He was real angry with the lawyers that handled the divorce and disagreed with all the things . . . but then he was not paying child support.  My mom had five children still at home.  The whole family went through terrible times.  Eventually my dad remarried. . . and divorced again and moved back to Kansas.  He wanted to get back into my mom’s good graces but she didn’t want to marry him again.  The friendship was there.  He was included in family things.  They actually visited me in California together a few times because his sister lived out there.
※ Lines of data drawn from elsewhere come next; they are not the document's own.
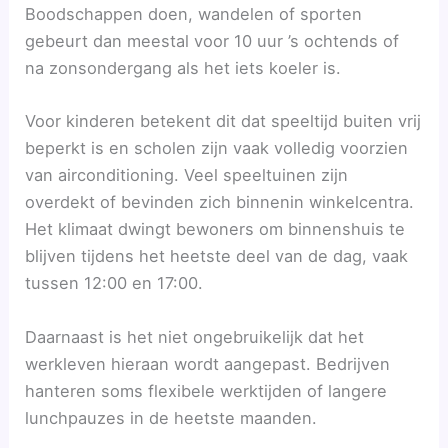
Boodschappen doen, wandelen of sporten
gebeurt dan meestal voor 10 uur ’s ochtends of
na zonsondergang als het iets koeler is.
Voor kinderen betekent dit dat speeltijd buiten vrij
beperkt is en scholen zijn vaak volledig voorzien
van airconditioning. Veel speeltuinen zijn
overdekt of bevinden zich binnenin winkelcentra.
Het klimaat dwingt bewoners om binnenshuis te
blijven tijdens het heetste deel van de dag, vaak
tussen 12:00 en 17:00.
Daarnaast is het niet ongebruikelijk dat het
werkleven hieraan wordt aangepast. Bedrijven
hanteren soms flexibele werktijden of langere
lunchpauzes in de heetste maanden.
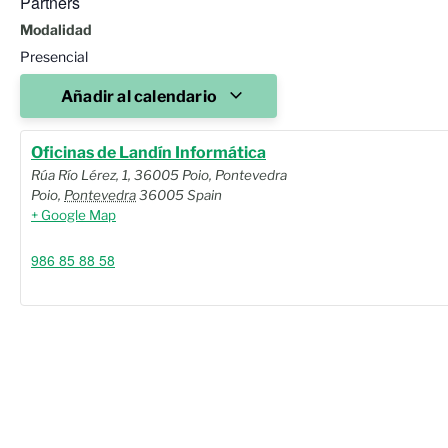
Partners
Modalidad
Presencial
Añadir al calendario
Oficinas de Landín Informática
Rúa Río Lérez, 1, 36005 Poio, Pontevedra
Poio
,
Pontevedra
36005
Spain
+ Google Map
986 85 88 58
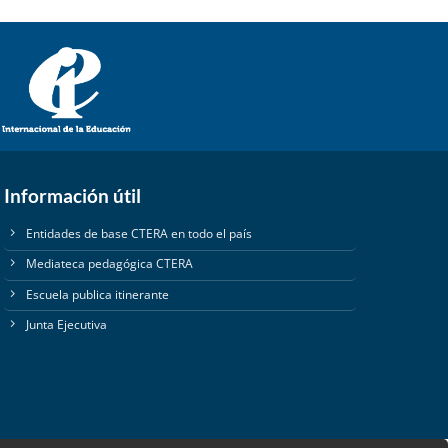
Información útil
Entidades de base CTERA en todo el país
Mediateca pedagógica CTERA
Escuela publica itinerante
Junta Ejecutiva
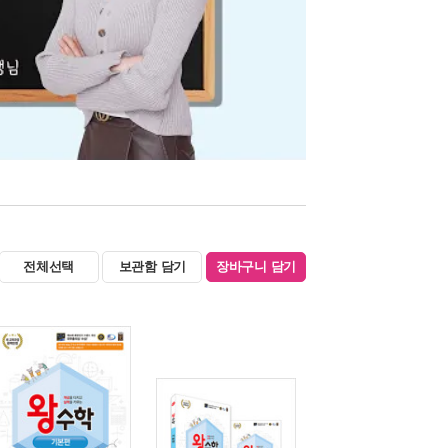
전체선택
보관함 담기
장바구니 담기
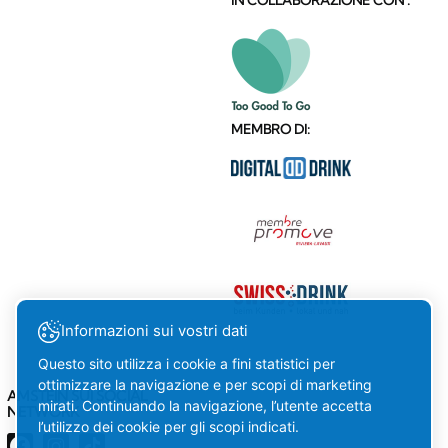
IN COLLABORAZIONE CON :
MEMBRO DI:
Informazioni sui vostri dati
Questo sito utilizza i cookie a fini statistici per
ottimizzare la navigazione e per scopi di marketing
AMSTEIN SUI SOCIAL
mirati. Continuando la navigazione, l’utente accetta
NETWORK
l’utilizzo dei cookie per gli scopi indicati.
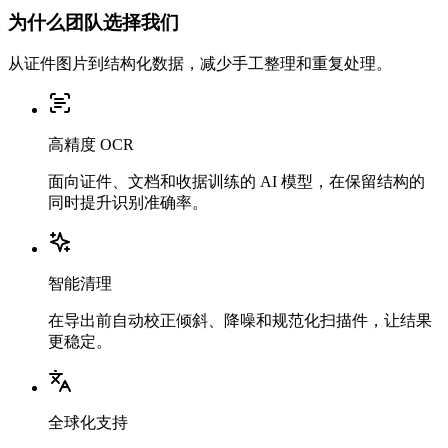
为什么团队选择我们
从证件图片到结构化数据，减少手工整理和重复处理。
高精度 OCR
面向证件、文档和收据训练的 AI 模型，在保留结构的
同时提升识别准确率。
智能清理
在导出前自动校正倾斜、降噪和规范化扫描件，让结果
更稳定。
全球化支持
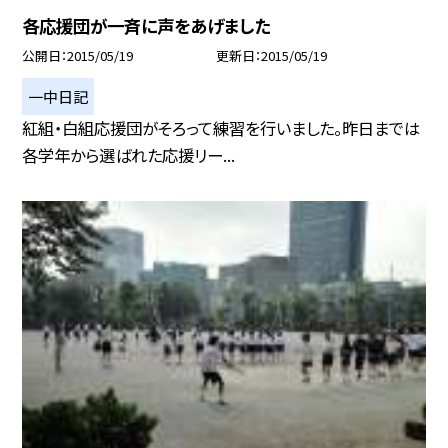
各応援団が一斉に声をあげました
公開日
2015/05/19
更新日
2015/05/19
一中日記
紅組・白組応援団がそろって練習を行いました。昨日までは
各学年から選ばれた応援リー...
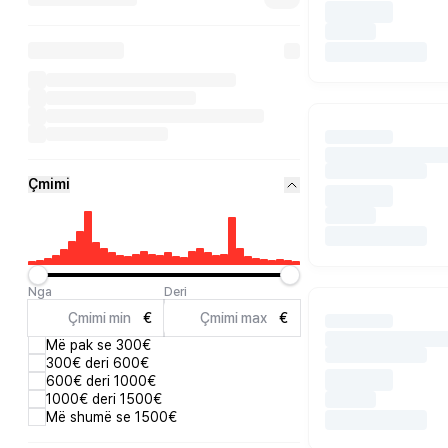
Çmimi
Nga
Deri
€
€
Më pak se 300€
300€ deri 600€
600€ deri 1000€
1000€ deri 1500€
Më shumë se 1500€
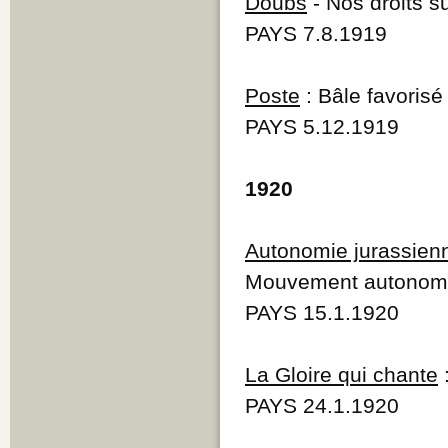
Doubs
- Nos droits s
PAYS 7.8.1919
Poste
: Bâle favorisé 
PAYS 5.12.1919
1920
Autonomie jurassien
Mouvement autonomi
PAYS 15.1.1920
La Gloire qui chante
:
PAYS 24.1.1920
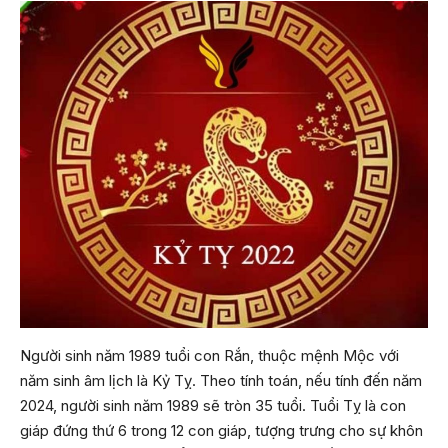
Người sinh năm 1989 tuổi con Rắn, thuộc mệnh Mộc với
năm sinh âm lịch là Kỷ Tỵ. Theo tính toán, nếu tính đến năm
2024, người sinh năm 1989 sẽ tròn 35 tuổi. Tuổi Tỵ là con
giáp đứng thứ 6 trong 12 con giáp, tượng trưng cho sự khôn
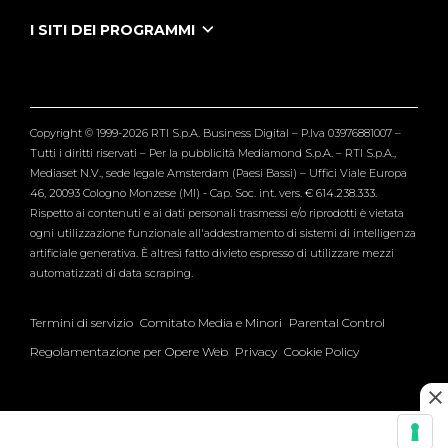
Puntate Ieneyeh
Tutti i servizi
I SITI DEI PROGRAMMI
Le Iene
Grande Fratello
Segnalazioni
L'Isola dei Famosi
Pubblico
Striscia la Notizia
Maria De Filippi
Copyright © 1999-2026 RTI S.p.A. Business Digital – P.Iva 03976881007 –
Verissimo
Tutti i diritti riservati – Per la pubblicità Mediamond S.p.A. – RTI S.p.A.,
Mediaset N.V., sede legale Amsterdam (Paesi Bassi) – Uffici Viale Europa
46, 20093 Cologno Monzese (MI) - Cap. Soc. int. vers. € 614.238.333.
Rispetto ai contenuti e ai dati personali trasmessi e/o riprodotti è vietata
ogni utilizzazione funzionale all'addestramento di sistemi di intelligenza
artificiale generativa. È altresì fatto divieto espresso di utilizzare mezzi
automatizzati di data scraping.
Termini di servizio
Comitato Media e Minori
Parental Control
Regolamentazione per Opere Web
Privacy
Cookie Policy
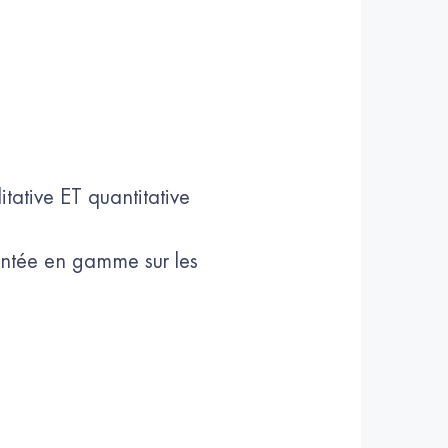
tative ET quantitative
 montée en gamme sur les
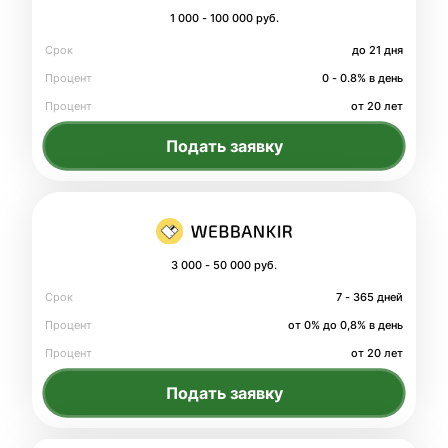
1 000 - 100 000 руб.
Срок
до 21 дня
Процент
0 - 0.8% в день
Процент
от 20 лет
Подать заявку
3 000 - 50 000 руб.
Срок
7 - 365 дней
Процент
от 0% до 0,8% в день
Процент
от 20 лет
Подать заявку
From Monterey we went to Hawaii and I graduated from the University of Hawaii.  Because I was transferring credits it took three semesters.  It was a great school.  By that time I had switched my major to art.  I had been doing mostly two dimensional painting work.  But I had one class in materials and techniques where we got to do egg tempera and frescos.  This old man who was teaching it was retiring and he was afraid it was not going to be continuing and he wanted me to advocate it because I loved the class.  We were all aware that we don’t have apprenticeship in this country.  Meanwhile there were younger professors that were also very good.  They were saying that art needed to be of our time.  We need to be using the materials that are out there.  So I had both of those experiences there that I appreciated.

By the time we lived in Hawaii my parents had been divorced a while and my mother came to visit us by herself.  It was like a big fun trip for her.  She would meet people and she was still young; she was only in her 40s.  I thought she was so old.  She had me when she was 25.  She enjoyed the company of all these men who were flirting with her.  And I was like, “MOM!”

I graduated from art on the Manila Campus, the main campus on Oahu.

I think as a country we are so lucky to have Hawaii as part of our country.  We were there three and a half years.  Our daughter was born there.

We went from Hawaii to Annapolis where Michael taught at the Naval Academy and where my son was born.  I did some art commissions and loved being there.  Someone from the Naval Academy chapel was retiring and I did a commission of a pastel drawing of the chapel.  And I did some commissions of paintings of row houses.  And I went to the Maryland Institute of Art to take some figure drawing classes.

When we go back to his reunions, it’s pleasant for me because I actually lived there for a while.

When  he got out of the navy, he took a job with Teledyne –his first non-military job–and we settled in Mountain View and bought a condominium.  At first he was going to do postgraduate work at Stanford but he took the job instead.  We were lucky in terms of the real estate thing.  We sold it for more than his annual salary when Michael took a job at Hewlett Packard and we moved to Santa Rosa in 1979.  We bought a house on Leaf Green Drive.

We were lucky to get to move to Santa Rosa.  When my kids started at a Montessori School I volunteered to teach art there and eventually they hired me to do the art program.  So I decided that to get my teaching credential and went to Sonoma State.  And I took all their art classes . . . forever.  They recently honored me in their alumnae exhibit even though I graduated from the University of Hawaii.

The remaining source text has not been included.